İstanbul Sözleşmesinin tarihi 2011’dir, Kanun’un tarihi 2012’dir. Erdoğan tarafından dünyaya bir başarı mesajı olarak sunulmuştu. O yıllarda Ak Parti, kuruluşundaki “yenilikçi” özelliğini henüz kaybetmemişti.
İstatistiklere bakıyoruz, 2011 ve 2012 yıllarına kadarki boşanma oranlarıyla, izleyen yıllardaki boşanma oranlarında dikkat çekici bir artış yok. “Kaba boşanma oranı” 2001 yılında binde 1.41 iken, 2010 yılında 1.62’ye çıkmış. Sonraki yıllarda yine bu oran civarında seyretmektedir.
Evet Türkiye’de evlenme yaşları yukarı gidiyor, evlenme oranları azalıyor, boşanma oranları artıyor.

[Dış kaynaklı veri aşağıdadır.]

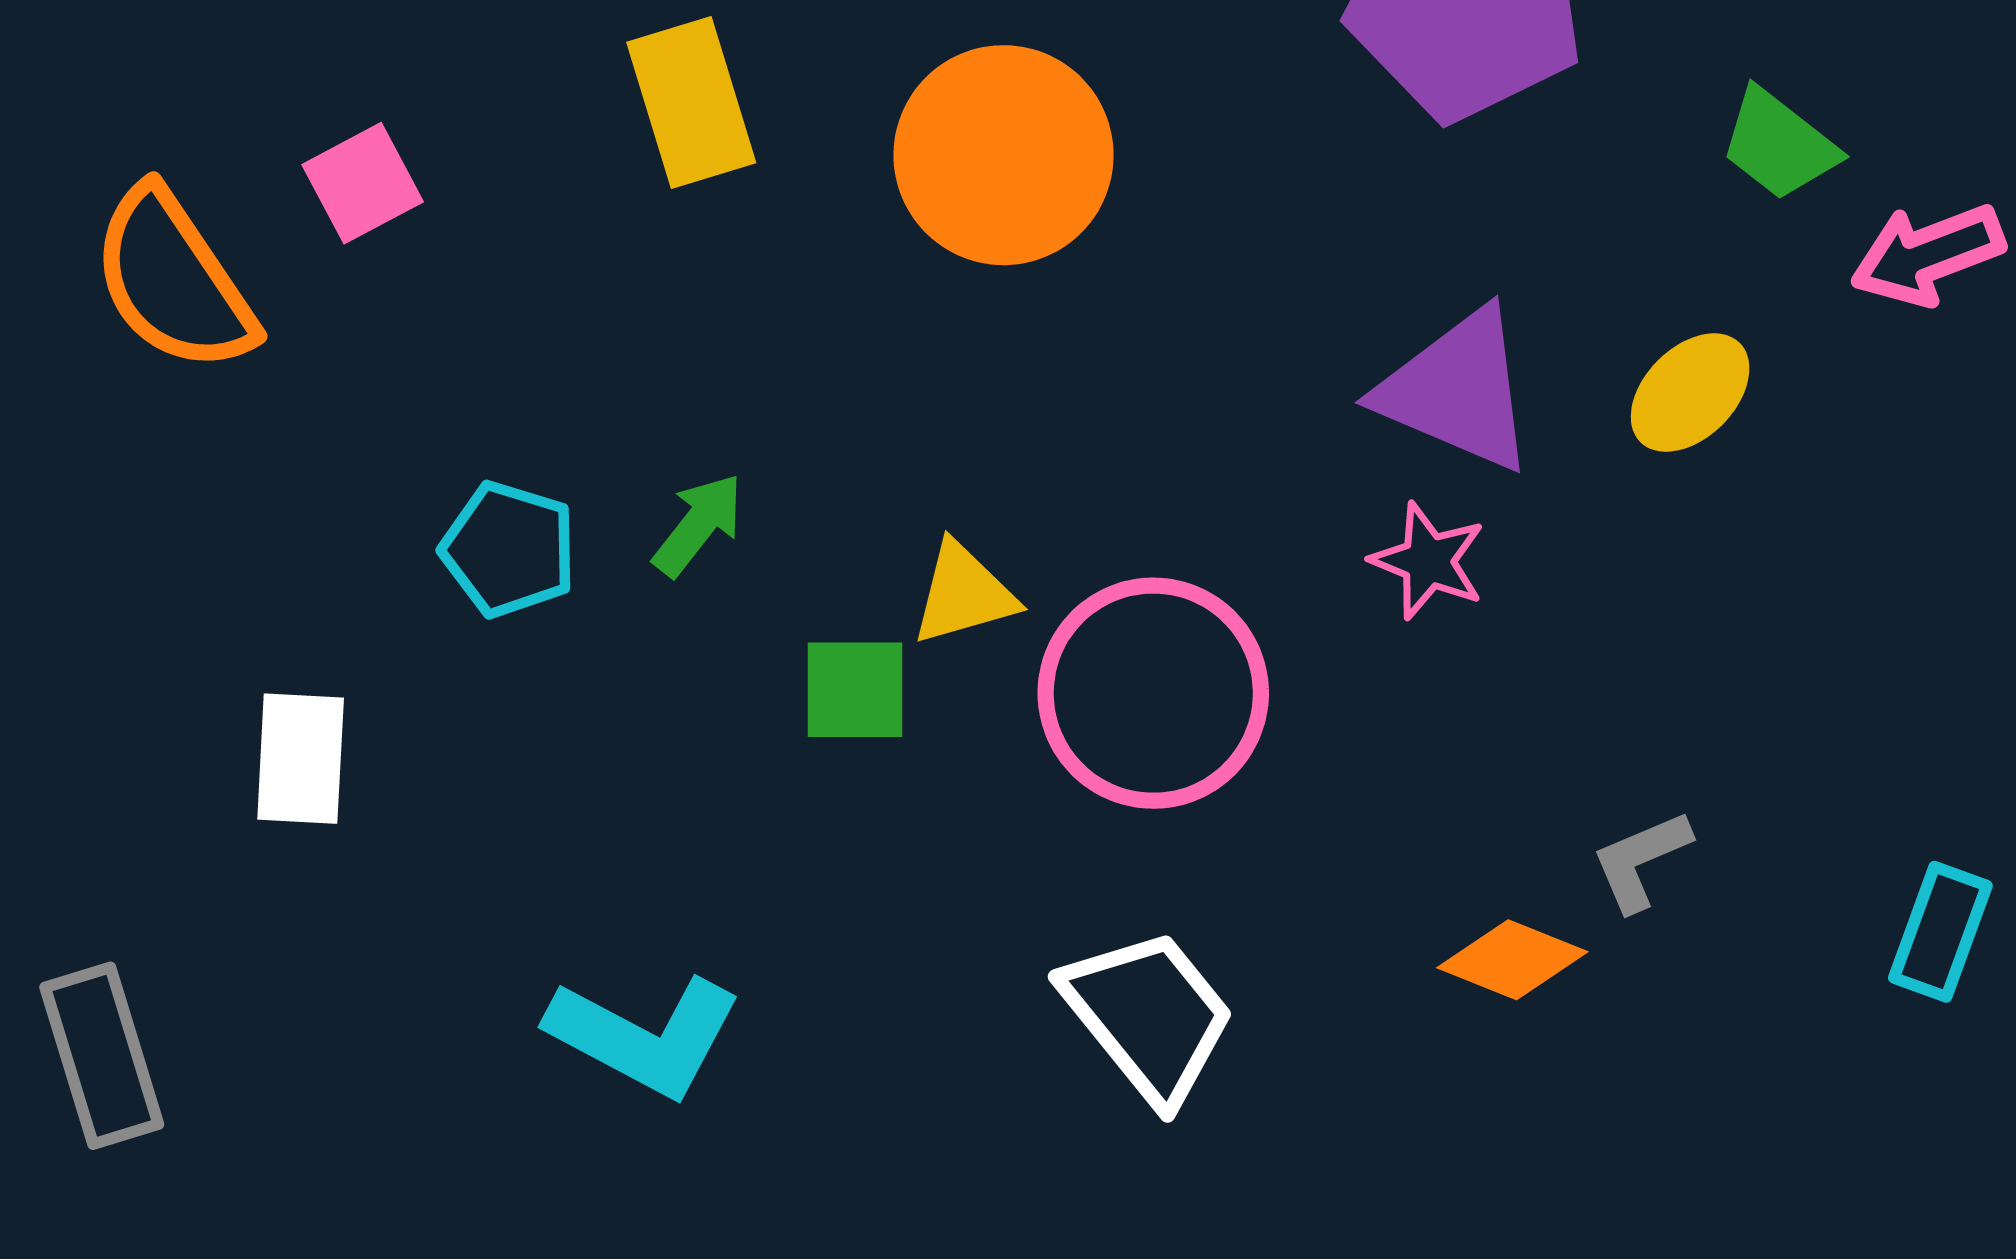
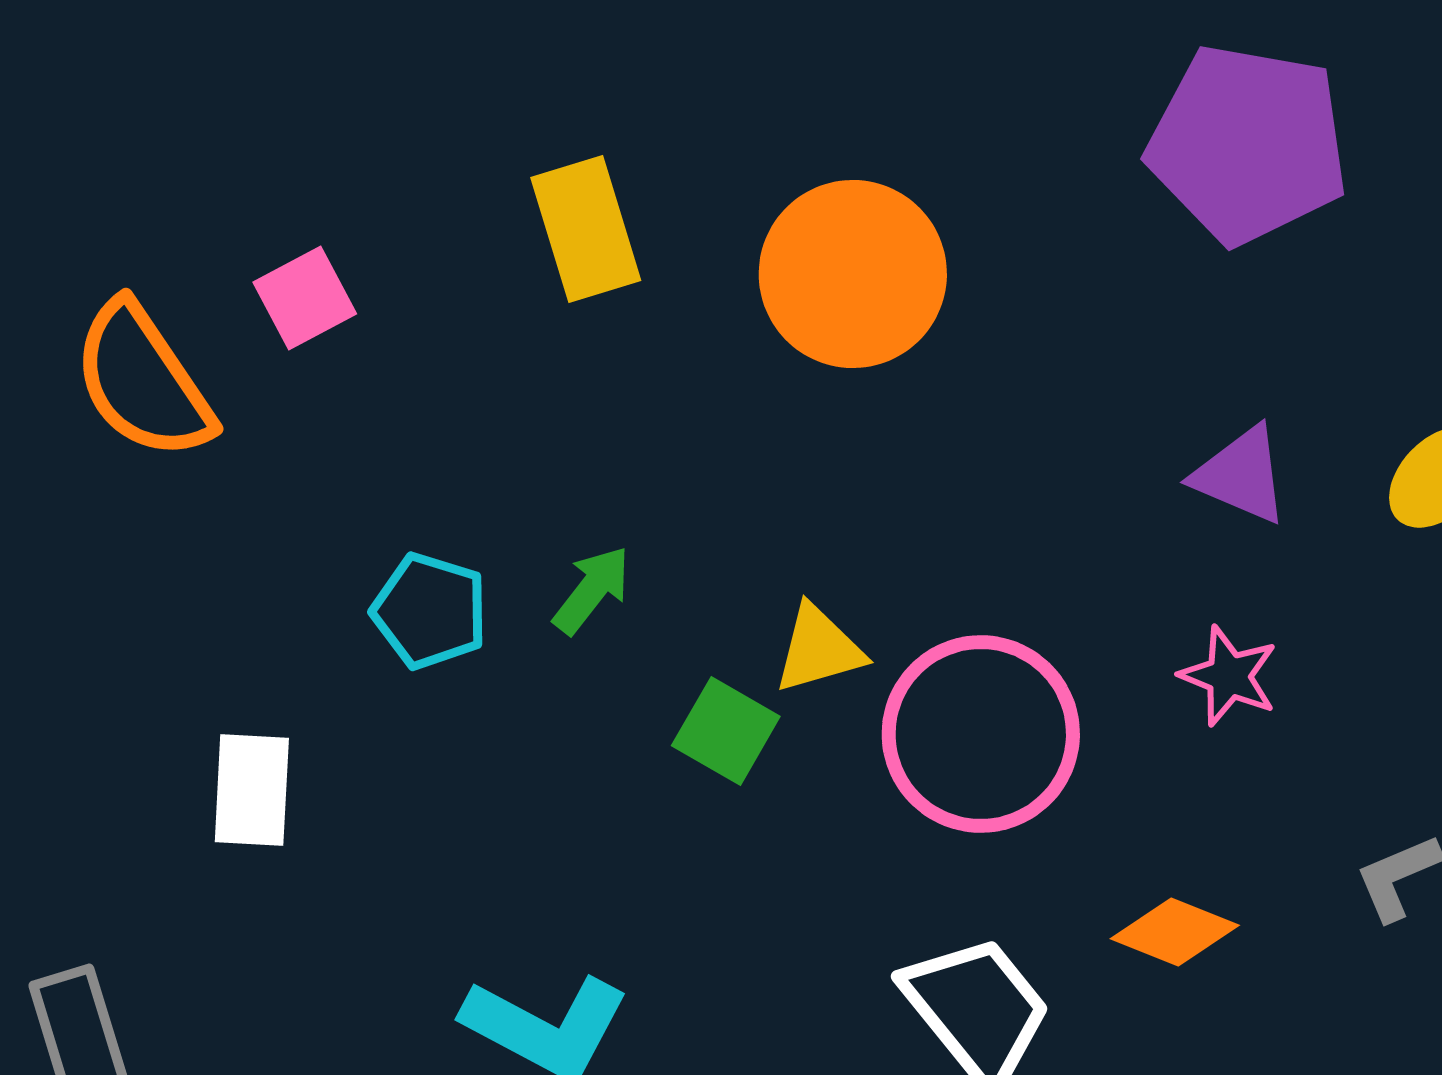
purple triangle: (1457, 390) -> (1241, 475), size x0.7
pink star: (1428, 561) -> (1229, 676), moved
green square: (855, 690) -> (726, 731), turned 30
orange diamond: (1512, 960) -> (1175, 932), moved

Türkiye’de artık her yüz evlilikten 22’si boşanmayla sonuçlanıyor; maalesef.
Fakat bunun sebebi Sözleşme ve Kanun değildir.

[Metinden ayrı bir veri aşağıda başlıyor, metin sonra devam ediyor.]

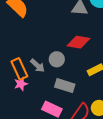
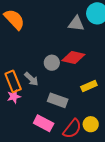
gray circle: (57, 59) -> (52, 63), moved

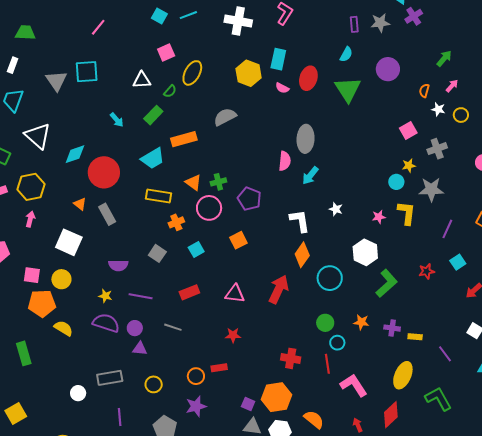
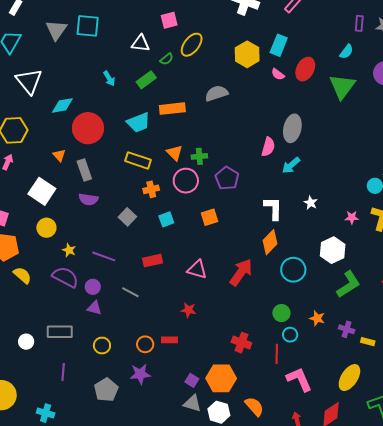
purple semicircle: (118, 265) -> (88, 199), moved
yellow circle: (61, 279) -> (46, 228), moved

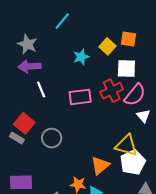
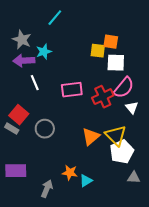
orange square: (129, 39) -> (111, 42), moved
yellow square: (107, 46) -> (98, 51), moved, turned -35
cyan star: (81, 57) -> (44, 52), moved
red cross: (112, 91) -> (103, 97), moved
yellow triangle: (126, 145) -> (116, 136), turned 30
orange triangle: (100, 165) -> (91, 137), moved

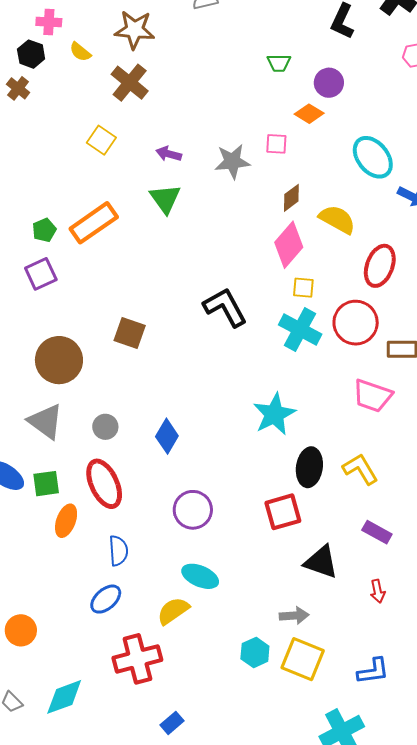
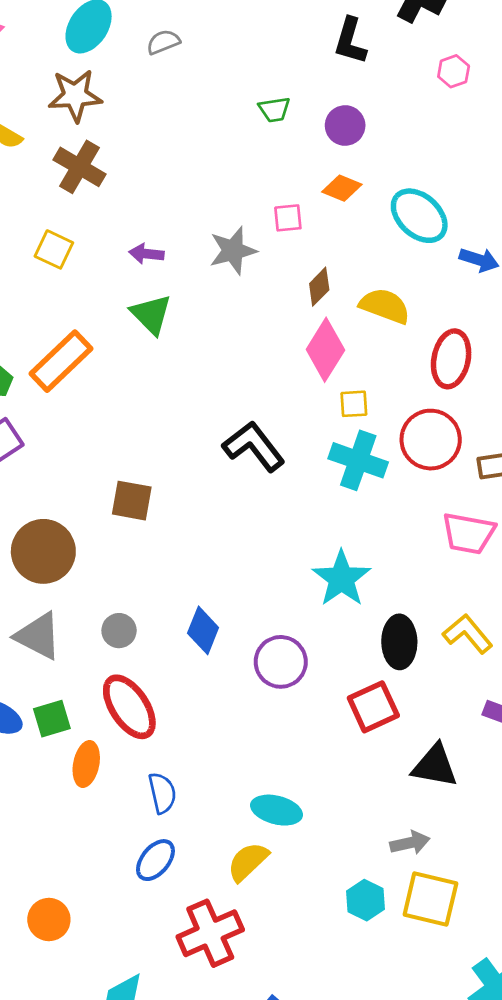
orange diamond: (309, 114) -> (342, 188), moved
purple circle: (193, 510) -> (281, 662), moved

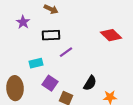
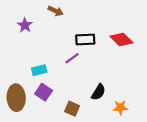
black rectangle: (51, 35) -> (85, 40), moved
purple square: (50, 83) -> (44, 92), moved

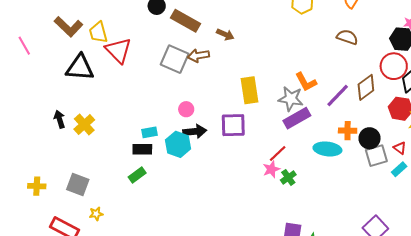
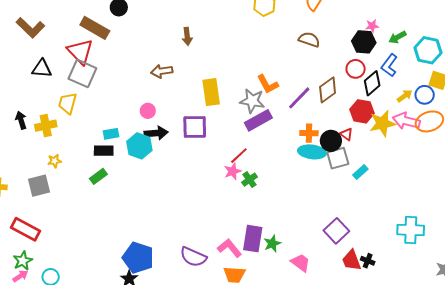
brown rectangle: (185, 21) -> (95, 28), moved
yellow trapezoid: (98, 32) -> (68, 103), moved, turned 30
brown arrow: (225, 34) -> (187, 36), turned 60
brown arrow: (198, 56) -> (162, 71), moved
gray square: (175, 59) -> (82, 73), moved
red circle: (394, 66) -> (356, 69), size x0.7
black triangle: (80, 68) -> (42, 69), size x0.7
yellow cross: (84, 125) -> (46, 126), turned 30
red triangle: (400, 148) -> (346, 134), moved
cyan ellipse: (327, 149) -> (312, 152), moved
gray square: (78, 185) -> (39, 186), turned -35
yellow star: (96, 214) -> (54, 161), moved

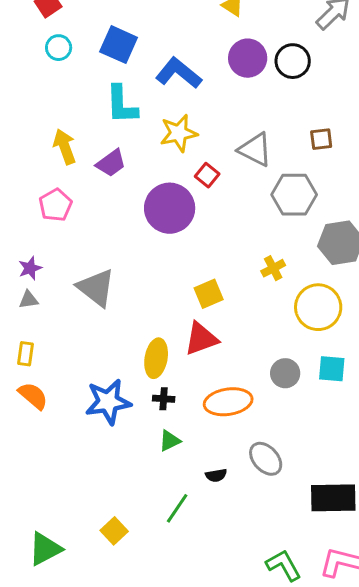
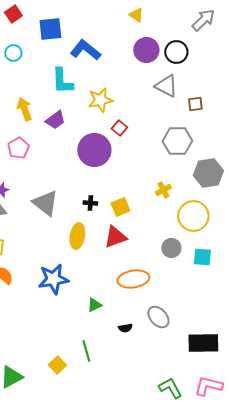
blue square: (119, 45) -> (50, 29), moved, turned -30
cyan circle: (59, 48) -> (13, 53), moved
blue L-shape: (179, 73) -> (85, 50), moved
gray triangle: (255, 150) -> (166, 86), moved
yellow ellipse: (156, 358) -> (77, 236), moved
gray circle: (285, 373) -> (171, 248), moved
black cross: (164, 399) -> (90, 203), moved
green line: (177, 508) -> (86, 351), moved, turned -50

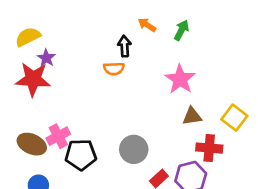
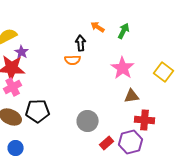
yellow square: (234, 118) -> (164, 72), moved
pink cross: (58, 136) -> (13, 87), moved
black pentagon: (81, 155) -> (38, 111), moved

Kadınlar Sözleşmeye ve Kanun’a bakıp “hadi boşanalım” demiş olabilir mi?!
EĞİTİM VE İŞ
Eğitimin her kademesinde kız çocuklarının okullaşması Ak Parti döneminde erkeklere eşit düzeye yükseldi; bu bir.
İkincisi, kadının iş hayatına atılması…2005 yılında Türkiye’de kadınların %23 ü çalışıyor, ekmeğini kazanıyordu. 2019’da bu oran %34’e çıktı. OECD ülkeleri arasında en düşük Güney Afrika, ikinci en düşük Türkiye!

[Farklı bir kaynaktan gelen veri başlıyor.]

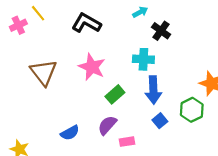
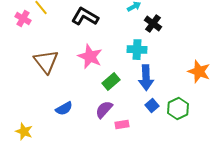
pink cross: (18, 25) -> (23, 19), turned -35
green hexagon: (192, 110) -> (178, 109), moved
blue semicircle: (70, 133) -> (64, 109), moved

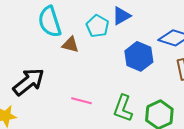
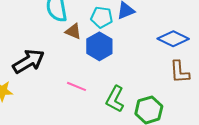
cyan pentagon: (97, 26) -> (102, 17), turned -30
blue hexagon: (139, 56) -> (99, 46), moved

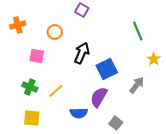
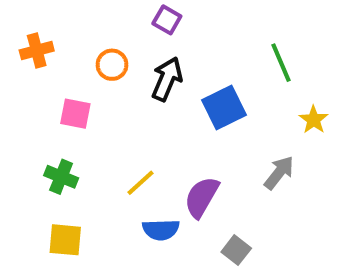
black arrow: (82, 53) -> (167, 79), moved
blue square: (107, 69) -> (224, 107), moved
yellow line: (56, 91) -> (141, 183), moved

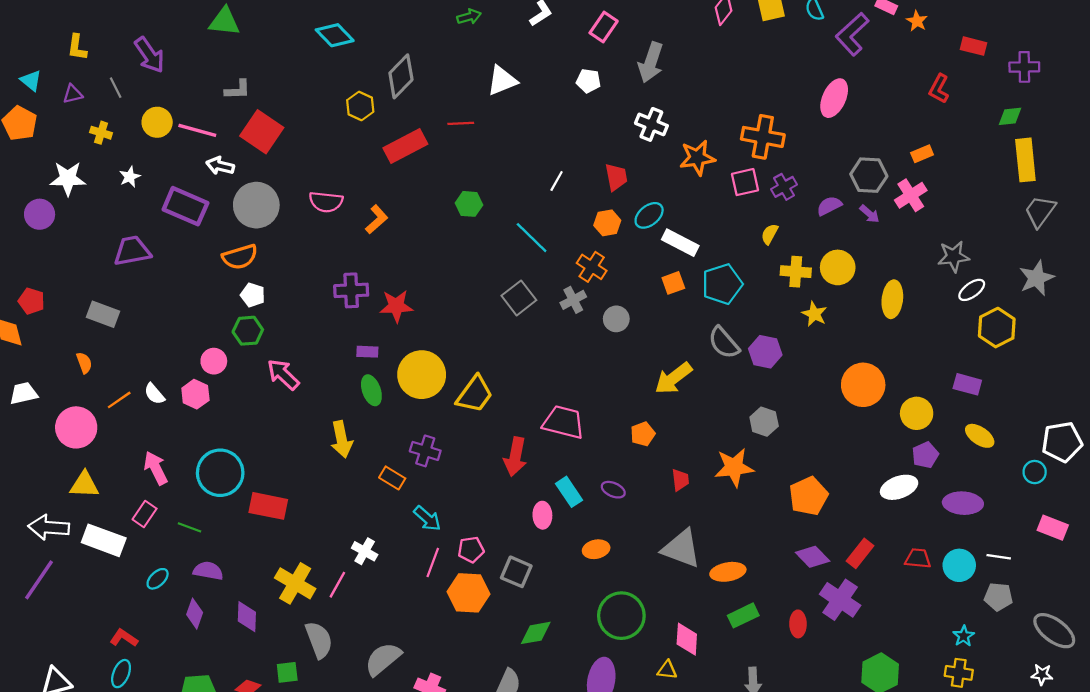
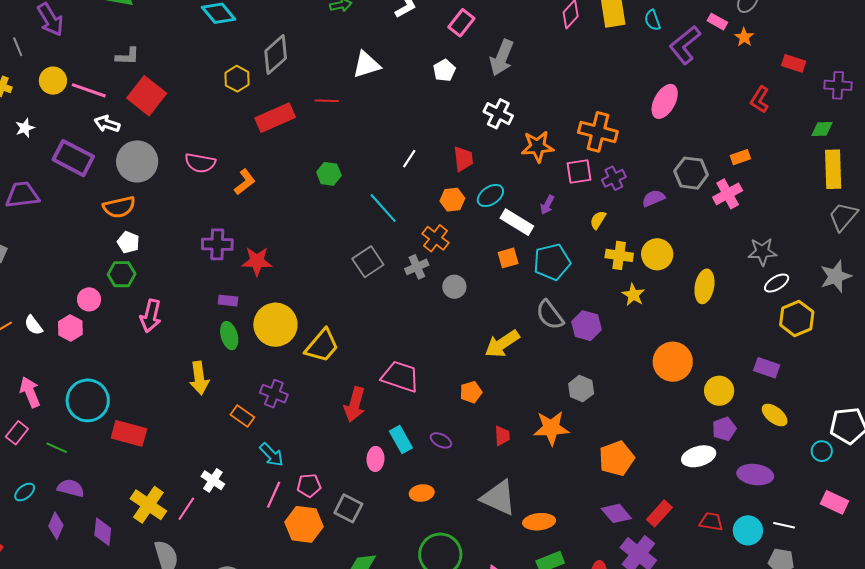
white pentagon: (588, 81) -> (444, 70), turned 30
purple arrow: (870, 214) -> (547, 205), moved, turned 72
pink arrow: (283, 374) -> (151, 316), turned -124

Ama kadının çalışma hayatına katılması yavaş da olsa artıyor. Şimdi düşünelim: Okuyan, bilgisi görgüsü ve özgüveni artan, eğitim hayatı boyunca kendi kararını verme pratiği güçlenen, işinde çalışıp kendi ayakları üstünde duran kadın!..
Annesi ve ninesi gibi “başına gelene” boyun eğer mi?
AK Parti’nin şehirlerde ve genç nesillerde oy kaybetmekte olmasının sebeplerinden biri bağımsız bireyi geliştiren bu sosyolojik faktördür.
Kırsal kesimde zorla evlendirilmek istenen kız çocukları artık karakola başvuruyor, evlendirilmeyi reddediyor, okumayı tercih ediyor.
Eğitim ve iş hayatında özgüveni artan kadın artık annesi veya ninesi gibi “kocam değil mi, döver de sever de!” demiyor.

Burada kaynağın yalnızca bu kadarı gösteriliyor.